I hope this is the right place to post it.

My buddy and I were working on a jet earlier and turned on the HF communication system to perform an operational check out of the system. We tuned the radio to 2.5 MHz and picked up a local AM radio station. The station is 1250 KHz.

Why are we able to receive this frequency when tuned to another exactly twice the frequency? We tried it on another jet and got the same thing.

I searched google and couldn't find anyting.
Any help would be awesome, thanks.
 
Last edited:

Answers and Replies

  • #2
4,787
105


Interesting!!! It is not twice the frequency, one is 2.5GHz, one is 1.25MHz, it is 2000 times different!!!
 
  • #3
berkeman
Mentor
58,009
8,070


I hope this is the right place to post it.

My buddy and I were working on a jet earlier and turned on the HF communication system to perform an operational check out of the system.
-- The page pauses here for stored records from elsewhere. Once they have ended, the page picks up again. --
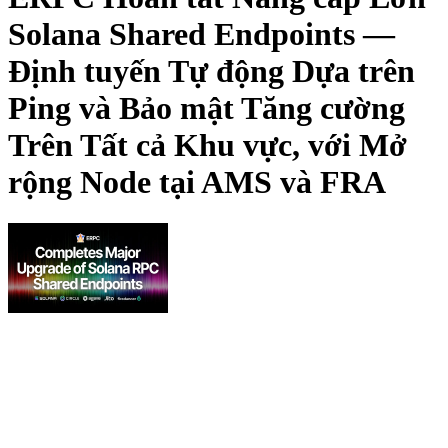
Solana Shared Endpoints —
Định tuyến Tự động Dựa trên
Ping và Bảo mật Tăng cường
Trên Tất cả Khu vực, với Mở
rộng Node tại AMS và FRA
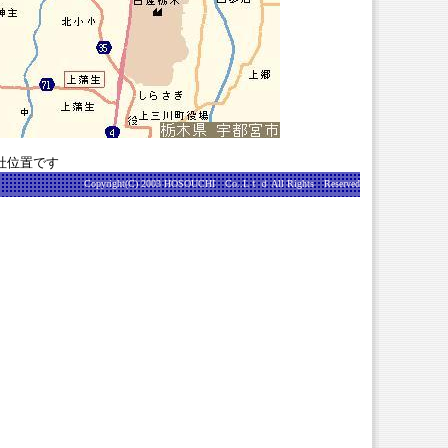
社位置です
Copyright(C) 2003 HOSOUCHI Co..Lｔｄ All Rights Reserved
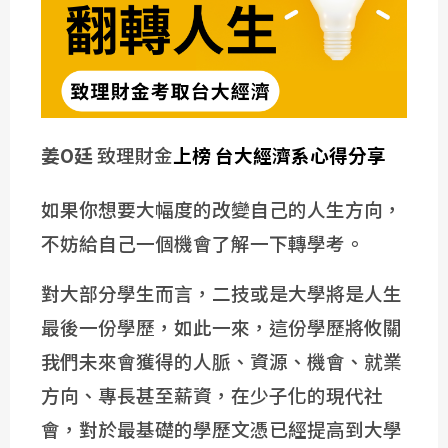
姜O廷
致理財金
上榜 台大經濟系心得分享
如果你想要大幅度的改變自己的人生方向，
不妨給自己一個機會了解一下轉學考。
對大部分學生而言，二技或是大學將是人生
最後一份學歷，如此一來，這份學歷將攸關
我們未來會獲得的人脈、資源、機會、就業
方向、專長甚至薪資，在少子化的現代社
會，對於最基礎的學歷文憑已經提高到大學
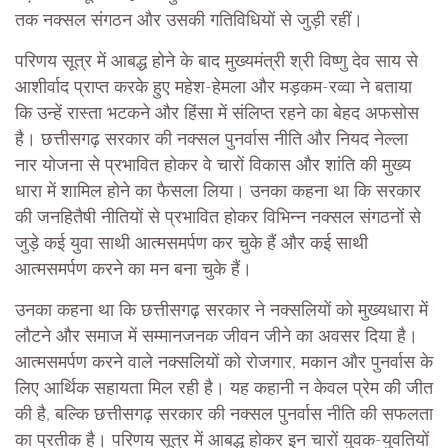
तक नक्सल संगठन और उसकी गतिविधियों से जुड़ी रहीं।
परिणय सूत्र में आबद्ध होने के बाद मुख्यमंत्री श्री विष्णु देव साय से
आशीर्वाद प्राप्त करके हुए महेश-हेमला और मड़कम-रव्वा ने बताया
कि उन्हें रास्ता भटकने और हिंसा में संलिप्त रहने का बेहद अफसोस
है। छत्तीसगढ़ सरकार की नक्सल पुनर्वास नीति और नियद नेल्ला
नार योजना से प्रभावित होकर वे चारों विकास और शांति की मुख्य
धारा में शामिल होने का फैसला लिया। उनका कहना था कि सरकार
की जनहितैषी नीतियों से प्रभावित होकर विभिन्न नक्सल संगठनों से
जुड़े कई युवा साथी आत्मसमर्पण कर चुके हैं और कई साथी
आत्मसमर्पण करने का मन बना चुके हैं।
उनका कहना था कि छत्तीसगढ़ सरकार ने नक्सलियों को मुख्यधारा में
लौटने और समाज में सम्मानजनक जीवन जीने का अवसर दिया है।
आत्मसमर्पण करने वाले नक्सलियों को रोजगार, मकान और पुनर्वास के
लिए आर्थिक सहायता मिल रही है। यह कहानी न केवल प्रेम की जीत
की है, बल्कि छत्तीसगढ़ सरकार की नक्सल पुनर्वास नीति की सफलता
का प्रतीक है। परिणय सूत्र में आबद्ध होकर इन चारों युवक-युवतियों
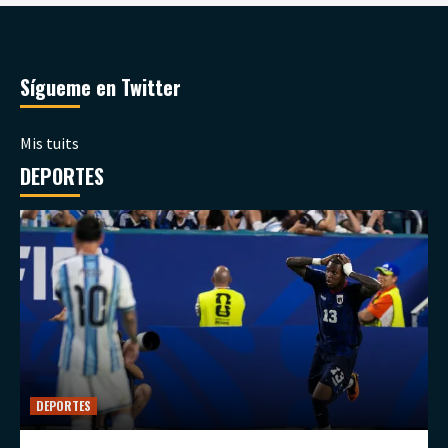
Sígueme en Twitter
Mis tuits
DEPORTES
DEPORTES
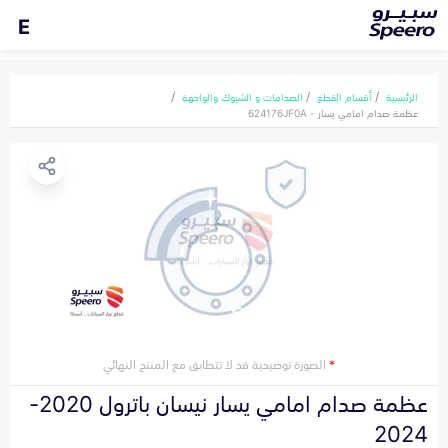
E
الرئيسية
أقسام القطع
الصدامات و الشبوك والواجهة
عظمة صدام امامي يسار - 624176JF0A
*
الصورة توضيحية قد لا تتطابق مع المنتج النهائي
عظمة صدام امامي يسار نيسان باترول 2020-
2024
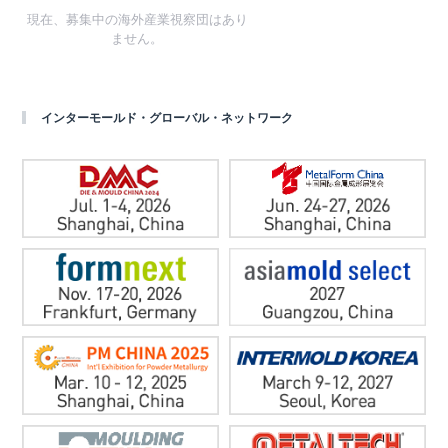
現在、募集中の海外産業視察団はあり
ません。
インターモールド・グローバル・ネットワーク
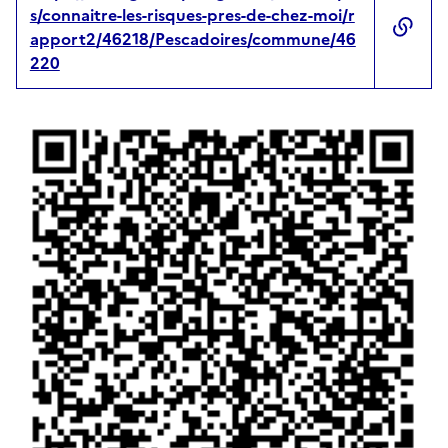
s/connaitre-les-risques-pres-de-chez-moi/r
apport2/46218/Pescadoires/commune/46
220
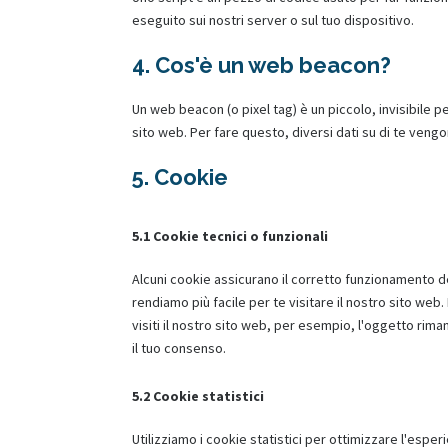
eseguito sui nostri server o sul tuo dispositivo.
4. Cos'è un web beacon?
Un web beacon (o pixel tag) è un piccolo, invisibile p
sito web. Per fare questo, diversi dati su di te ven
5. Cookie
5.1 Cookie tecnici o funzionali
Alcuni cookie assicurano il corretto funzionamento d
rendiamo più facile per te visitare il nostro sito we
visiti il nostro sito web, per esempio, l'oggetto rim
il tuo consenso.
5.2 Cookie statistici
Utilizziamo i cookie statistici per ottimizzare l'esper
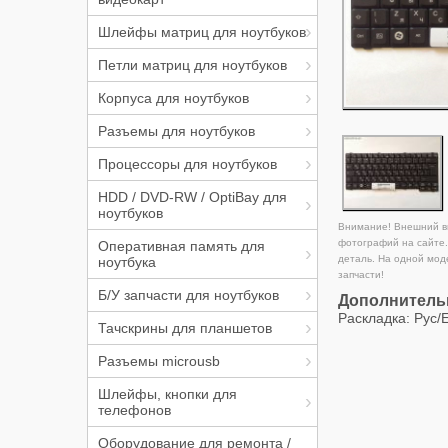
Шлейфы матриц для ноутбуков
Петли матриц для ноутбуков
Корпуса для ноутбуков
Разъемы для ноутбуков
Процессоры для ноутбуков
HDD / DVD-RW / OptiBay для
ноутбуков
Внимание! Внешний ви
фотографий на сайте.
Оперативная память для
деталь. На одной мод
ноутбука
запчасти!
Б/У запчасти для ноутбуков
Дополнитель
Раскладка: Рус/
Тачскрины для планшетов
Разъемы microusb
Шлейфы, кнопки для
телефонов
Оборудование для ремонта /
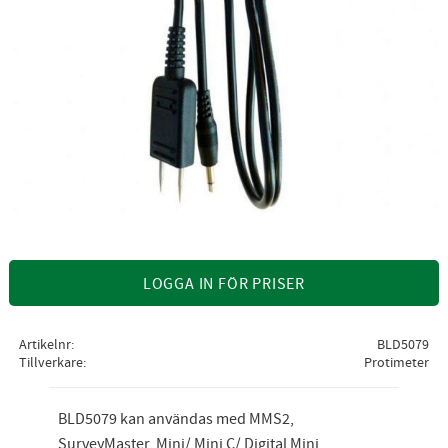
LOGGA IN FÖR PRISER
Artikelnr
BLD5079
Tillverkare
Protimeter
BLD5079 kan användas med MMS2,
SurveyMaster, Mini/ Mini C/ Digital Mini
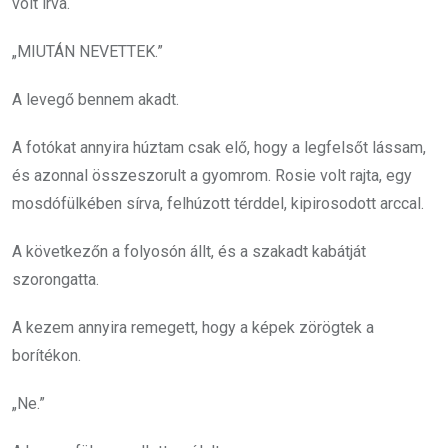
volt írva.
„MIUTÁN NEVETTEK.”
A levegő bennem akadt.
A fotókat annyira húztam csak elő, hogy a legfelsőt lássam,
és azonnal összeszorult a gyomrom. Rosie volt rajta, egy
mosdófülkében sírva, felhúzott térddel, kipirosodott arccal.
A következőn a folyosón állt, és a szakadt kabátját
szorongatta.
A kezem annyira remegett, hogy a képek zörögtek a
borítékon.
„Ne.”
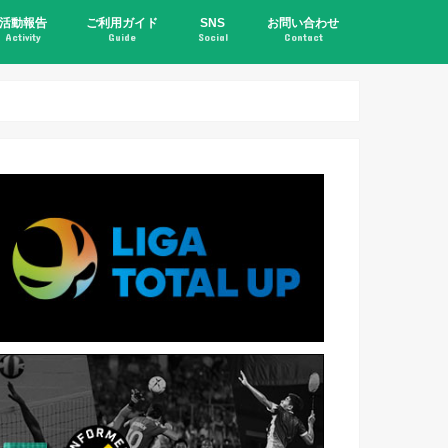
活動報告
ご利用ガイド
SNS
お問い合わせ
Activity
Guide
Social
Contact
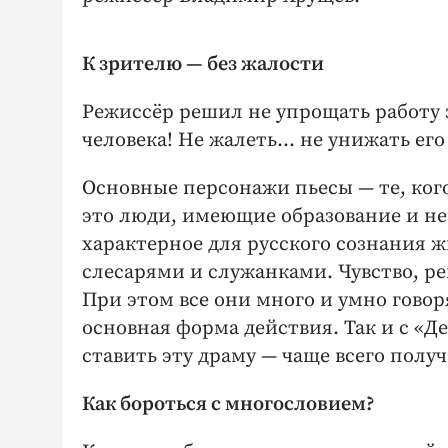
К зрителю — без жалости
Режиссёр решил не упрощать работу з
человека! Не жалеть… не унижать ег
Основные персонажи пьесы — те, кого
это люди, имеющие образование и не
характерное для русского сознания ж
слесарями и служанками. Чувство, р
При этом все они много и умно говор
основная форма действия. Так и с «Д
ставить эту драму — чаще всего полу
Как бороться с многословием?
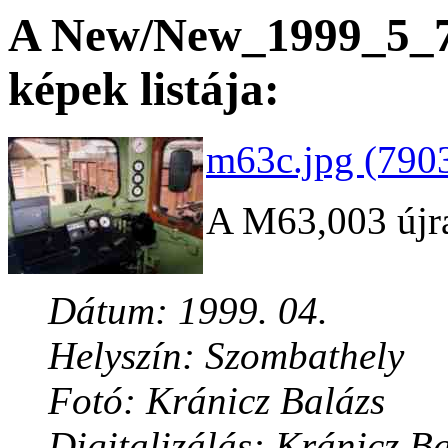
A New/New_1999_5_7 
képek listája:
m63c.jpg (7903
A M63,003 újraf
Dátum: 1999. 04.
Helyszín: Szombathely
Fotó: Kránicz Balázs
Digitalizálás: Kránicz B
We tuned the radio to 2.5 GHz and picked up a local AM radio station. The station is 1250 KHz.

Why are we able to receive this frequency when tuned to another exactly twice the frequency? We tried it on another jet and got the same thing.

I searched google and couldn't find anyting.
Any help would be awesome, thanks.
The HF band is nowhere near 2.5GHz. You're misreading something.
 
  • #4
5
0


Interesting!!! It is not twice the frequency, one is 2.5GHz, one is 1.25MHz, it is 2000 times different!!!
lol

The HF band is nowhere near 2.5GHz. You're misreading something.
My mistake, I meant to put 2.5MHz.
The radio only lets me tune from 2MHz to 29.999MHz.
 
  • #5
berkeman
Mentor
58,009
8,070


So when tuned to 2.5MHz, you picked up a radio broadcast on 1.25MHz? How far is that local broadcast antenna from the plane, and do you know what power level they transmit? You can get more info on the station by googling their call letters.
 
  • #6
5
0


So when tuned to 2.5MHz, you picked up a radio broadcast on 1.25MHz? How far is that local broadcast antenna from the plane, and do you know what power level they transmit? You can get more info on the station by googling their call letters.
Yes.
wiki said 1kw day and night. It is roughly 17 miles from the jet.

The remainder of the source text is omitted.